_EXERCISE GOAL_. Reproduce every line of the material, exactly as given.

=======

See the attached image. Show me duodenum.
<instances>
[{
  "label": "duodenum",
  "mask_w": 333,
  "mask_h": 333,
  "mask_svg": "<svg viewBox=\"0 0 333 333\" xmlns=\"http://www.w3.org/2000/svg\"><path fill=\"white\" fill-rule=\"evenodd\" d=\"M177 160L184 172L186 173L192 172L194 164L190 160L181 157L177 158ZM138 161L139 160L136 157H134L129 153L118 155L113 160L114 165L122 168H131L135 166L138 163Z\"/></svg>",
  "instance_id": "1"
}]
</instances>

=======

_WRITTEN REPLY_.
See the attached image. Show me duodenum.
<instances>
[{
  "label": "duodenum",
  "mask_w": 333,
  "mask_h": 333,
  "mask_svg": "<svg viewBox=\"0 0 333 333\" xmlns=\"http://www.w3.org/2000/svg\"><path fill=\"white\" fill-rule=\"evenodd\" d=\"M177 160L184 172L186 173L192 172L194 164L190 160L181 157L177 158ZM138 161L139 160L136 157H134L129 153L118 155L113 160L114 165L122 168H131L135 166L138 163Z\"/></svg>",
  "instance_id": "1"
}]
</instances>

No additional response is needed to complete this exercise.